Converting Non-Paratext USFM Files
For USFM/SFM files that are not part of a Paratext project, you must create a Settings.xml file to specify the versification and file naming pattern.
Minimal Settings.xml
Create a Settings.xml file in the same directory as your USFM files:
<ScriptureText> <Versification>4</Versification> <LanguageIsoCode>en:::</LanguageIsoCode> <Naming PrePart="" PostPart=".usfm" BookNameForm="MAT" /> </ScriptureText>
Settings.xml Fields
| Field | Description | Example |
|---|---|---|
Versification | Numeric code for versification scheme (see table below) | 4 (English) |
LanguageIsoCode | ISO 639-1 language code with colons | en::: or ur::: |
Naming/@PrePart | Prefix before book name in filenames | "" or "P" |
Naming/@PostPart | Suffix after book name in filenames | .usfm or .SFM |
Naming/@BookNameForm | Pattern for book names in filenames | MAT or 41MAT |
Book Name Forms
The BookNameForm attribute tells the library how your files are named:
| BookNameForm | Example Filename | Description |
|---|---|---|
MAT | MAT.usfm | 3-letter book code only |
41MAT | 41MAT.usfm | Book number + 3-letter code |
Matthew | Matthew.usfm | Full book name |
With PrePart="P" and PostPart=".SFM" and BookNameForm="41MAT":
- •Matthew would be:
P41MAT.SFM
Complete Example
Given USFM files named like GEN.usfm, EXO.usfm, etc.:
<ScriptureText> <Versification>4</Versification> <LanguageIsoCode>en:::</LanguageIsoCode> <Naming PrePart="" PostPart=".usfm" BookNameForm="MAT" /> </ScriptureText>
Then convert:
from pathlib import Path
from machine.corpora import ParatextTextCorpus, extract_scripture_corpus
# Directory containing Settings.xml and USFM files
project_path = Path("/path/to/usfm/files")
corpus = ParatextTextCorpus(project_path.resolve())
output = list(extract_scripture_corpus(corpus))
with open("output.txt", "wb") as f:
for line, _, _ in output:
f.write(line.encode() + b"\n")
Converting USX Files Directly
If you have USX files without a Paratext project structure, use UsxFileTextCorpus with an explicit versification:
from pathlib import Path
from machine.corpora import UsxFileTextCorpus, extract_scripture_corpus
from machine.scripture import Versification, VersificationType
# Get the versification object
versification = Versification.get_builtin(VersificationType.ENGLISH)
# Directory containing .usx files
usx_dir = Path("/path/to/usx/files")
corpus = UsxFileTextCorpus(usx_dir, versification=versification)
output = list(extract_scripture_corpus(corpus))
with open("output.txt", "wb") as f:
for line, _, _ in output:
f.write(line.encode() + b"\n")
Versification
Different Bible traditions have different verse numbering schemes.

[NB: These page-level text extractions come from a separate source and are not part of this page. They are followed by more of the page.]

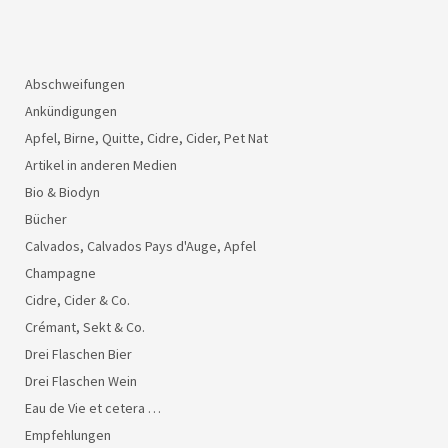
Abschweifungen
Ankündigungen
Apfel, Birne, Quitte, Cidre, Cider, Pet Nat
Artikel in anderen Medien
Bio & Biodyn
Bücher
Calvados, Calvados Pays d'Auge, Apfel
Champagne
Cidre, Cider & Co.
Crémant, Sekt & Co.
Drei Flaschen Bier
Drei Flaschen Wein
Eau de Vie et cetera …
Empfehlungen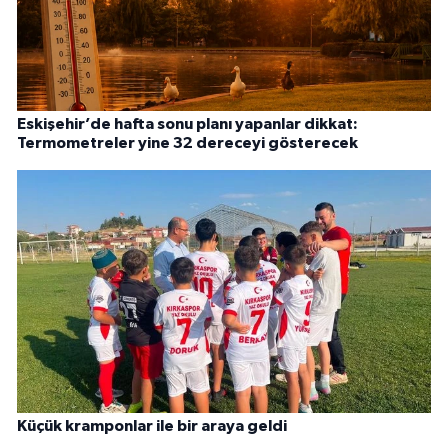
Eskişehir’de hafta sonu planı yapanlar dikkat:
Termometreler yine 32 dereceyi gösterecek
Küçük kramponlar ile bir araya geldi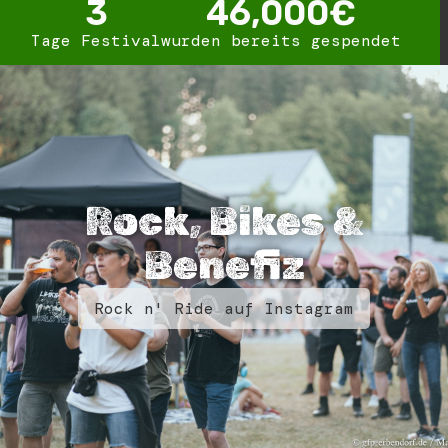
3
46,000
€
Tage Festival
wurden bereits gespendet
Rock, Bikes &
Benefiz
Rock n' Ride auf Instagram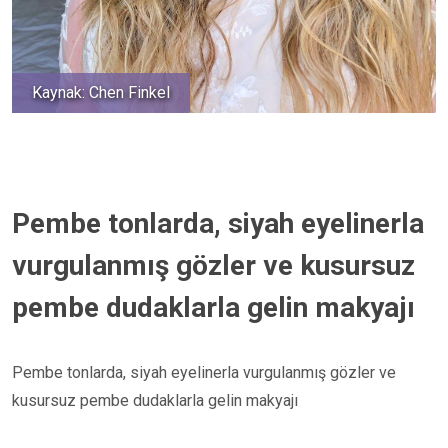
Kaynak: Chen Finkel
Pembe tonlarda, siyah eyelinerla
vurgulanmış gözler ve kusursuz
pembe dudaklarla gelin makyajı
Pembe tonlarda, siyah eyelinerla vurgulanmış gözler ve
kusursuz pembe dudaklarla gelin makyajı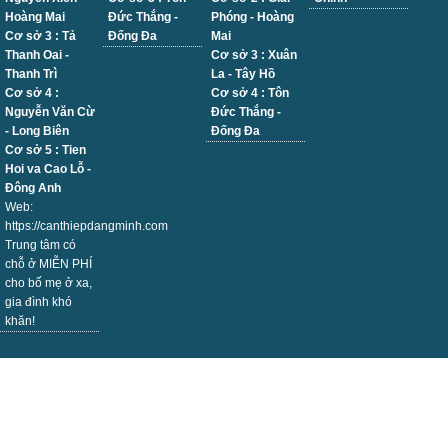
Hoàng Mai
Đức Thắng -
Phóng - Hoàng
Cơ sở 3 : Tả
Đống Đa
Mai
Thanh Oai -
Cơ sở 3 : Xuân
Thanh Trì
La - Tây Hồ
Cơ sở 4 :
Cơ sở 4 : Tôn
Nguyễn Văn Cừ
Đức Thắng -
- Long Biên
Đống Đa
Cơ sở 5 : Tien
Hoi va Cao Lỗ -
Đông Anh
Web:
https://canthiepdangminh.com
Trung tâm có
chỗ ở MIỄN PHÍ
cho bố mẹ ở xa,
gia đình khó
khăn!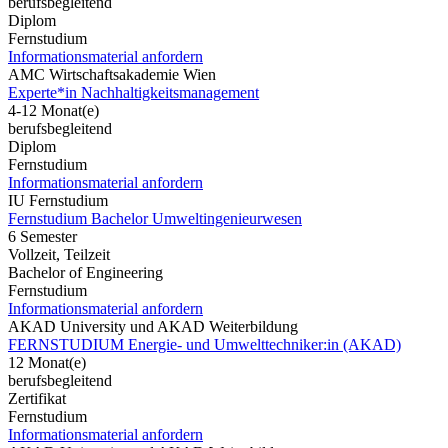
berufsbegleitend
Diplom
Fernstudium
Informationsmaterial anfordern
AMC Wirtschaftsakademie Wien
Experte*in Nachhaltigkeitsmanagement
4-12 Monat(e)
berufsbegleitend
Diplom
Fernstudium
Informationsmaterial anfordern
IU Fernstudium
Fernstudium Bachelor Umweltingenieurwesen
6 Semester
Vollzeit, Teilzeit
Bachelor of Engineering
Fernstudium
Informationsmaterial anfordern
AKAD University und AKAD Weiterbildung
FERNSTUDIUM Energie- und Umwelttechniker:in (AKAD)
12 Monat(e)
berufsbegleitend
Zertifikat
Fernstudium
Informationsmaterial anfordern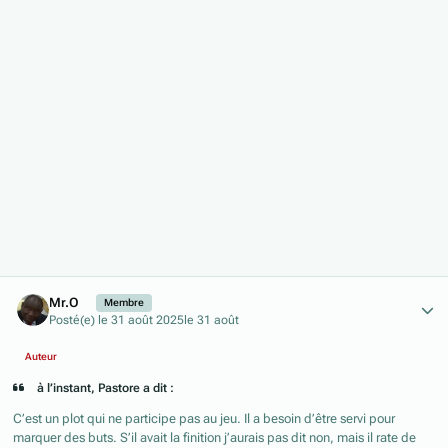
Author stats
Mr.O
Membre
Posté(e)
le 31 août 2025
le 31 août
Auteur
à l’instant, Pastore a dit :
C’est un plot qui ne participe pas au jeu. Il a besoin d’être servi pour
marquer des buts. S’il avait la finition j’aurais pas dit non, mais il rate de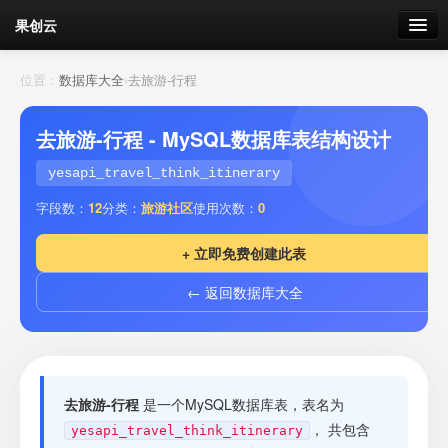
果创云
数据表单
位置：
数据库大全
›
去旅游-行程
API接口
去旅游-行程 - MySQL数据库表结构设计
云存储
yesapi_travel_think_itinerary
字段数：
12
分类：
旅游社区
使用次数：
0
流量
剩余接口流量
+ 立即免费创建此表
我的
← 返回数据库大全
套餐
加流量
去旅游-行程
是一个MySQL数据库表，表名为
， 共包含
yesapi_travel_think_itinerary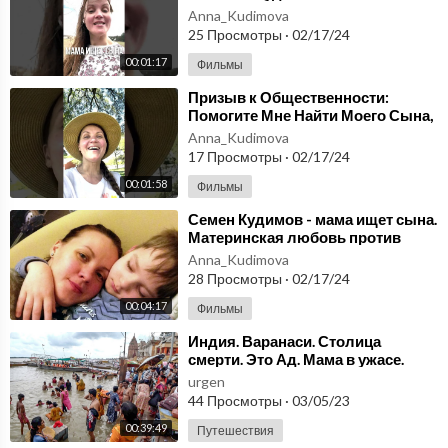
Кудимов: Сила материнской
Anna_Kudimova
OXqNJaBK_Opf7Mx3e3g_dWDcSrW
надежды/
25 Просмотры
·
02/17/24
Распаковка классных игрушек !!! - https://www.youtube.com/pl
00:01:17
Фильмы
aylist?list=PLkoGh9OXqNJZkQG3RWEVpoy4ch51q8bmf
⁣Призыв к Общественности:
Помогите Мне Найти Моего Сына,
Праздники - https://www.youtube.com/playlist?list=PLkoGh9O
Семёна Кудимова/Мама ищет
Anna_Kudimova
XqNJbIUO7V534FE3PKJGNGlmzc
Сэма Кудимова
17 Просмотры
·
02/17/24
00:01:58
Фильмы
VLOG - https://www.youtube.com/playlist?list=PLkoGh9OXqN
JayL7gC0urytZDaxpt1a6mU
⁣Семен Кудимов - мама ищет сына.
Материнская любовь против
судеб: Спасение Семёна.
Открываем большие яйца ! - https://www.youtube.com/playlist?
Anna_Kudimova
Отчаянные поиски.
28 Просмотры
·
02/17/24
list=PLkoGh9OXqNJYOqw2HDWcgsJ36MxpYMJY9
00:04:17
Фильмы
ЧЕЛЛЕНДЖИ !!! CHALLENGE !!! - https://www.youtube.com/pl
⁣Индия. Варанаси. Столица
aylist?list=PLkoGh9OXqNJaMj70xAgJmMEMCjyzZB7Xc
смерти. Это Ад. Мама в ужасе.
Купание в Ганге #63
urgen
44 Просмотры
·
03/05/23
00:39:49
Путешествия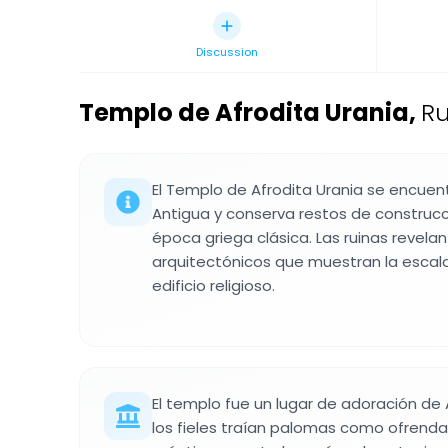
Discussion
Templo de Afrodita Urania
,
Ru
El Templo de Afrodita Urania se encuen
Antigua y conserva restos de construc
época griega clásica. Las ruinas revel
arquitectónicos que muestran la escala 
edificio religioso.
El templo fue un lugar de adoración de 
los fieles traían palomas como ofrenda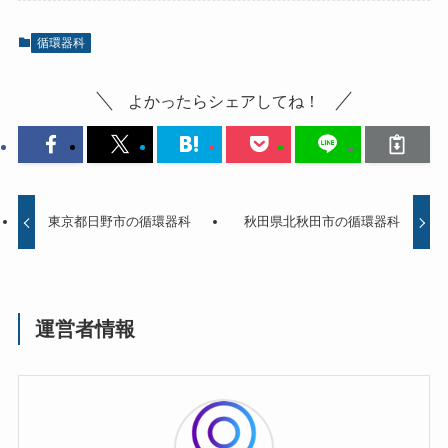
循環器科
よかったらシェアしてね！
東京都日野市の循環器科
秋田県北秋田市の循環器科
運営者情報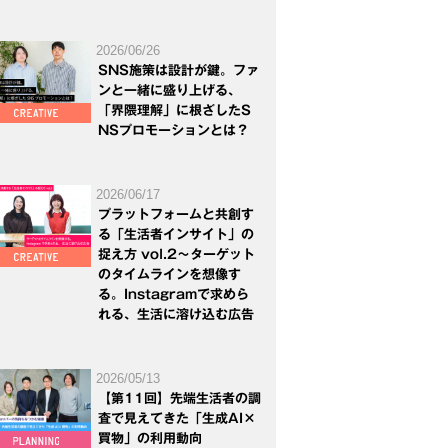
2026/06/26
SNS施策は設計が鍵。ファ
ンと一緒に盛り上げる、
「界隈理解」に根ざしたS
NSプロモーションとは？
2026/06/17
プラットフォームと共創す
る「生活者インサイト」の
捉え方 vol.2～ターゲット
のタイムラインを想像す
る。Instagramで求めら
れる、生活に溶け込む広告
2026/05/13
【第11回】先端生活者の調
査で見えてきた「生成AI×
買物」の利用動向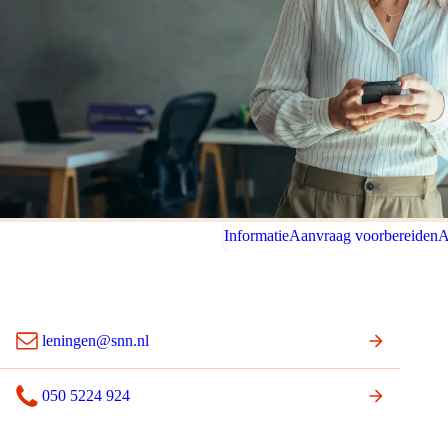
Informatie
Aanvraag voorbereiden
A
leningen@snn.nl
050 5224 924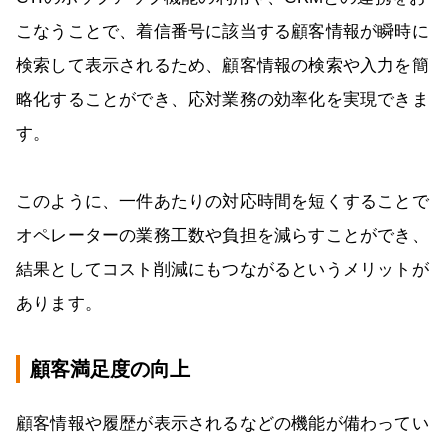
こなうことで、着信番号に該当する顧客情報が瞬時に
検索して表示されるため、顧客情報の検索や入力を簡
略化することができ、応対業務の効率化を実現できま
す。
このように、一件あたりの対応時間を短くすることで
オペレーターの業務工数や負担を減らすことができ、
結果としてコスト削減にもつながるというメリットが
あります。
顧客満足度の向上
顧客情報や履歴が表示されるなどの機能が備わってい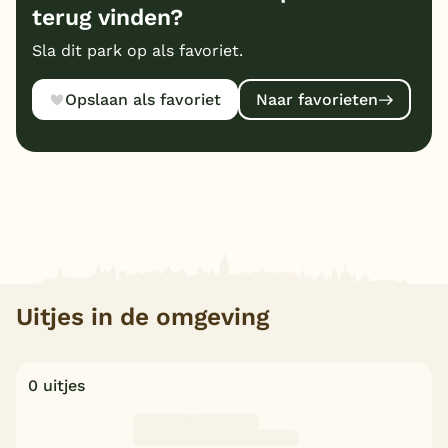
terug vinden?
Sla dit park op als favoriet.
Opslaan als favoriet
Naar favorieten
Uitjes in de omgeving
0 uitjes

The machine library supports these versification types:
| Code | Name | Description |
|---|---|---|
| 0 | UNKNOWN | Could not be determined |
| 1 | ORIGINAL | Original language versification |
| 2 | SEPTUAGINT | Septuagint (LXX) versification |
| 3 | VULGATE | Latin Vulgate versification |
| 4 | ENGLISH | Standard English versification (most common) |
| 5 | RUSSIAN_PROTESTANT | Russian Protestant tradition |
| 6 | RUSSIAN_ORTHODOX | Russian Orthodox tradition |
Using Versification Types
from machine.scripture import Versification, VersificationType # By enum versification = Versification.get_builtin(VersificationType.ENGLISH) # By name string vers_type = VersificationType["ENGLISH"] versification = Versification.get_builtin(vers_type)
Choosing the Right Versification
If unsure which versification your text uses, ENGLISH (code 4) is the most common for modern translations. Key differences between versifications appear in:
- •Daniel 3 - ranges from 30 verses (English) to 100 verses (Vulgate/Russian Orthodox)
- •John 6 - 71 verses (Original) vs 72 verses (Vulgate)
- •Acts 19 - 40 verses (Original) vs 41 verses (English)
- •Romans 16 - 24 verses (Russian) vs 27 verses (others)
Output Format
The extract_scripture_corpus() function returns an iterable of tuples:
output = list(extract_scripture_corpus(corpus))
# Each item is: (text, verse_ref, additional_info)
for text, verse_ref, _ in output:
print(f"{verse_ref}: {text}")
Important: The output is always in ORIGINAL versification, regardless of the source versification. The extract_scripture_corpus() function automatically maps verses from the source versification to ORIGINAL. This ensures all vref-aligned files use a consistent verse numbering system.
The output is already aligned to VREF line numbers (which use ORIGINAL versification):
- •Line 1 = GEN 1:1
- •Line 23214 = MAT 1:1
- •41,899 total lines for a complete Bible
Empty strings indicate missing verses. The <range> marker indicates a verse combined with the previous verse.
See the vref-format skill (/vref-format) for complete VREF format documentation.
Summary
| Scenario | Corpus Class | Settings.xml Required? |
|---|---|---|
| Paratext project directory | ParatextTextCorpus | Already present |
| Paratext backup zip | ParatextTextCorpus | Already present |
| USFM files (non-Paratext) | ParatextTextCorpus | Yes, create manually |
| USX files only | UsxFileTextCorpus | No, specify versification in code |